* _Prompt_
Beginning with the first line below, please restate each line exactly, down to and including the line containing "This screenshot has height=2576, width=460.".

Stored records:

□ □ □ □

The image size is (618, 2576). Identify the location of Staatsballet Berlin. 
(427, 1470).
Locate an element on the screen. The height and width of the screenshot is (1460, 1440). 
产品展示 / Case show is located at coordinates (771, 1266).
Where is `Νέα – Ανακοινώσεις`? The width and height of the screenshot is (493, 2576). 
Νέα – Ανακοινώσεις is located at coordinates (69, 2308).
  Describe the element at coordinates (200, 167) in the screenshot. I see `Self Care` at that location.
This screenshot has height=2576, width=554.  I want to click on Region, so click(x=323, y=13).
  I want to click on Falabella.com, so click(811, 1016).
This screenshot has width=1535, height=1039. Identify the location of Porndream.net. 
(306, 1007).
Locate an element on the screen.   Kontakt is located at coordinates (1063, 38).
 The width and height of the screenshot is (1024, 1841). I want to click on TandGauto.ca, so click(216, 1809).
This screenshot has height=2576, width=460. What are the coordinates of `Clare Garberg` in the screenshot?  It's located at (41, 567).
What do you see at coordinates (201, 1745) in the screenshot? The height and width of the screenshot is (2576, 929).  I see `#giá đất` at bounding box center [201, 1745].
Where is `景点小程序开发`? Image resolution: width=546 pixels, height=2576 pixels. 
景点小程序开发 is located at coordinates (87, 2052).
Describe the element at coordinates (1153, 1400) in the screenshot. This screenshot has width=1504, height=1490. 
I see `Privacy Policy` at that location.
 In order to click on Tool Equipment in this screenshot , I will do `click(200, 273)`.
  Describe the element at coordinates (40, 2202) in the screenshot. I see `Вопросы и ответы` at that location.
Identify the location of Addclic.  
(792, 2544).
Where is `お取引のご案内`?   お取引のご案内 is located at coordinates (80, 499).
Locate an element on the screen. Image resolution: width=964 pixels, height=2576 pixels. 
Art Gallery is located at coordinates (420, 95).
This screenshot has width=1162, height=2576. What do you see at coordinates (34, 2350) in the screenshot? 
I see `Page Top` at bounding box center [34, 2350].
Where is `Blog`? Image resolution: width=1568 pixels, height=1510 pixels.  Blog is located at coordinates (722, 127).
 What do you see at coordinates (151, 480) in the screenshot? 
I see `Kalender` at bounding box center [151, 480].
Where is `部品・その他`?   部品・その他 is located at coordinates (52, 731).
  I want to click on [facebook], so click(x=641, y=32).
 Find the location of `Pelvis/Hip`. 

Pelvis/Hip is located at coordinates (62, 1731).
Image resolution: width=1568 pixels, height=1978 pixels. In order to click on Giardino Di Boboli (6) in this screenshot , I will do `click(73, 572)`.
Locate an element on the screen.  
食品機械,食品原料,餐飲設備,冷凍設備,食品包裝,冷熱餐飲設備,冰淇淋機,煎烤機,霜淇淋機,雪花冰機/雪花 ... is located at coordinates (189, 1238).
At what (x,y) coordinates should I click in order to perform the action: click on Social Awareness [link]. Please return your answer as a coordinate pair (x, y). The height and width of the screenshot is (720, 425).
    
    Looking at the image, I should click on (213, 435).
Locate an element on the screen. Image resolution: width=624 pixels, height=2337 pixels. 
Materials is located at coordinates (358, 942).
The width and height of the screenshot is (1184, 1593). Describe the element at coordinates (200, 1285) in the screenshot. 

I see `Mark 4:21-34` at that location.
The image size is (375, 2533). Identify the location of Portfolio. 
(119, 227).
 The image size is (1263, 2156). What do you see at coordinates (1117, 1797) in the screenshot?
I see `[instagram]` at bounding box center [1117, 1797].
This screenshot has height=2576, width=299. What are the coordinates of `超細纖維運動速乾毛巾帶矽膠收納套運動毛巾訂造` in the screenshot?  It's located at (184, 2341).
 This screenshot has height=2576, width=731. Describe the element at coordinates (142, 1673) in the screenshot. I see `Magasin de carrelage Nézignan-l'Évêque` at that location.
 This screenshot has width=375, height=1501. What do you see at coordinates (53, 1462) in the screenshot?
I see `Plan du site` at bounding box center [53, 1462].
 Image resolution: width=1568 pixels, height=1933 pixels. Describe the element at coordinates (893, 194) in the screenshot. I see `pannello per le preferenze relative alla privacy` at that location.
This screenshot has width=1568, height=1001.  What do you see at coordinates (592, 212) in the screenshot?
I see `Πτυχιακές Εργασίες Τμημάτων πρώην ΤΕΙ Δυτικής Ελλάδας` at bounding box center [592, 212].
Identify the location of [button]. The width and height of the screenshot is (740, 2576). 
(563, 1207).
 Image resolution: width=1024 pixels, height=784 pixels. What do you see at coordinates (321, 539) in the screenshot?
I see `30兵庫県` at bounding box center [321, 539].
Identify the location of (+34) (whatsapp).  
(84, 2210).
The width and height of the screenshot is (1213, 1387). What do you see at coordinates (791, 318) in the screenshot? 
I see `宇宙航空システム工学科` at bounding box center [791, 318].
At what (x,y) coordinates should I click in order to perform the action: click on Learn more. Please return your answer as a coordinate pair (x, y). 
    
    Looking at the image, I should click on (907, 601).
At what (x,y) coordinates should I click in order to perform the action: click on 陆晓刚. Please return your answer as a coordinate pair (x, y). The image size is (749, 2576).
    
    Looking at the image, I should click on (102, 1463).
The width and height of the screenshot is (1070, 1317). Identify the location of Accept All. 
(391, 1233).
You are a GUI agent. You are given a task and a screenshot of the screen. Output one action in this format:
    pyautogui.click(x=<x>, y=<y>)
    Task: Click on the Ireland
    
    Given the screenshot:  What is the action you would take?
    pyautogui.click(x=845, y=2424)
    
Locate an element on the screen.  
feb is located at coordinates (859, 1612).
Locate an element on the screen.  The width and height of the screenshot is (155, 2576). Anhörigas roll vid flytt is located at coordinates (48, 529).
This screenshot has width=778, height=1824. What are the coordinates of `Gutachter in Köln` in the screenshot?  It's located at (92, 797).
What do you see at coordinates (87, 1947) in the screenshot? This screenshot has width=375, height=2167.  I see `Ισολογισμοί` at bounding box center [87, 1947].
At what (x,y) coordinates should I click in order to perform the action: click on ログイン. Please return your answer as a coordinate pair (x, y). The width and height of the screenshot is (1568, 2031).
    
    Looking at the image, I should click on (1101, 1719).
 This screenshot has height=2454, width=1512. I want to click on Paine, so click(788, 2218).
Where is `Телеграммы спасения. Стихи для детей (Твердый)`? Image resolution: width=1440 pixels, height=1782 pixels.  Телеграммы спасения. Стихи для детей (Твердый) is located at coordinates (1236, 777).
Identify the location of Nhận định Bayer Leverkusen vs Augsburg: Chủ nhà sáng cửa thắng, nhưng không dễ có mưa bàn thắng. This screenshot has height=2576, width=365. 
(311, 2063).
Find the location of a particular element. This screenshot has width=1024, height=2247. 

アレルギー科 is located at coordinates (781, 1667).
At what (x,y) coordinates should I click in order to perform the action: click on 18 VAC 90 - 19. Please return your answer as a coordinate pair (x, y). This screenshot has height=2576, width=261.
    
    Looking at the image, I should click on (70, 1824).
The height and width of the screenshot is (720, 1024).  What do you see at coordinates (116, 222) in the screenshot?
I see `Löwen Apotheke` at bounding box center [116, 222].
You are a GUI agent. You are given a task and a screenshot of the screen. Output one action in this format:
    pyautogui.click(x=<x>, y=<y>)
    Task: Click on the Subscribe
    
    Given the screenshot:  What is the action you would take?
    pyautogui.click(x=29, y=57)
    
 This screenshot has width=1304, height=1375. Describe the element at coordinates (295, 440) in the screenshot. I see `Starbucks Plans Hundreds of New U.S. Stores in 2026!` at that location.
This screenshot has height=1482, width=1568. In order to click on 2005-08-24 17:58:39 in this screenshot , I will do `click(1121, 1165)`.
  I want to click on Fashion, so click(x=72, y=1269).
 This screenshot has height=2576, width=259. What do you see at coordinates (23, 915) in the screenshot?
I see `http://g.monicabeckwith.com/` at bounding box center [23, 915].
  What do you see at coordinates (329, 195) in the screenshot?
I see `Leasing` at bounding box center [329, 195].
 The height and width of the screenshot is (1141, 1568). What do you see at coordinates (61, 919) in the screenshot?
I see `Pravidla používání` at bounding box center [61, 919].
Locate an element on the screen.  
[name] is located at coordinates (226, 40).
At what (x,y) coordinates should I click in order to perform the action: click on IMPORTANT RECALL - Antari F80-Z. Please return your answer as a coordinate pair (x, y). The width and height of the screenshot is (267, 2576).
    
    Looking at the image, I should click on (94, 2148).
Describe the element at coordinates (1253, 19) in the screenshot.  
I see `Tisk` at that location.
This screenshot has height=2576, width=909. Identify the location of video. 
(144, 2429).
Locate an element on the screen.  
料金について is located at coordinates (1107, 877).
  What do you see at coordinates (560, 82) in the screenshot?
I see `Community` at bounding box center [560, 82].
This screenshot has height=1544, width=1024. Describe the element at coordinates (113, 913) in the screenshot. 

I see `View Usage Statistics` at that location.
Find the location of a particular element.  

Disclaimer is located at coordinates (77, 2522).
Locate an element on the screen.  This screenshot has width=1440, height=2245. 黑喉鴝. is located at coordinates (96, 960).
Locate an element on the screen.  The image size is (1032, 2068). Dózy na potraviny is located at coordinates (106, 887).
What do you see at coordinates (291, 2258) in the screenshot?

□ □ □ □

* _Solution for this problem_
The image size is (618, 2576). Identify the location of Staatsballet Berlin. 
(427, 1470).
Locate an element on the screen. The height and width of the screenshot is (1460, 1440). 
产品展示 / Case show is located at coordinates (771, 1266).
Where is `Νέα – Ανακοινώσεις`? The width and height of the screenshot is (493, 2576). 
Νέα – Ανακοινώσεις is located at coordinates (69, 2308).
  Describe the element at coordinates (200, 167) in the screenshot. I see `Self Care` at that location.
This screenshot has height=2576, width=554.  I want to click on Region, so click(x=323, y=13).
  I want to click on Falabella.com, so click(811, 1016).
This screenshot has width=1535, height=1039. Identify the location of Porndream.net. 
(306, 1007).
Locate an element on the screen.   Kontakt is located at coordinates (1063, 38).
 The width and height of the screenshot is (1024, 1841). I want to click on TandGauto.ca, so click(216, 1809).
This screenshot has height=2576, width=460. What are the coordinates of `Clare Garberg` in the screenshot?  It's located at (41, 567).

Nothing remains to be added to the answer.